## Work required
Could each entry below be written out exactly, with every picture dropped?

## Extracted page text data
--- START ---
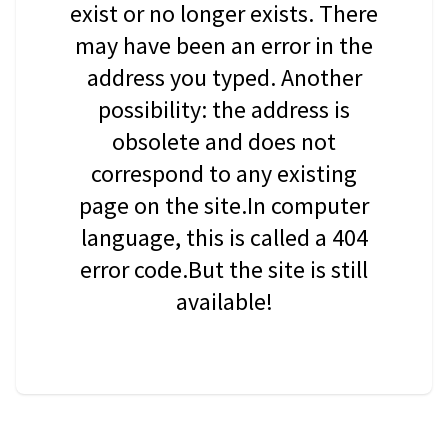
exist or no longer exists. There
may have been an error in the
address you typed. Another
possibility: the address is
obsolete and does not
correspond to any existing
page on the site.In computer
language, this is called a 404
error code.But the site is still
available!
--- END ---
## Your solution
exist or no longer exists. There
may have been an error in the
address you typed. Another
possibility: the address is
obsolete and does not
correspond to any existing
page on the site.In computer
language, this is called a 404
error code.But the site is still
available!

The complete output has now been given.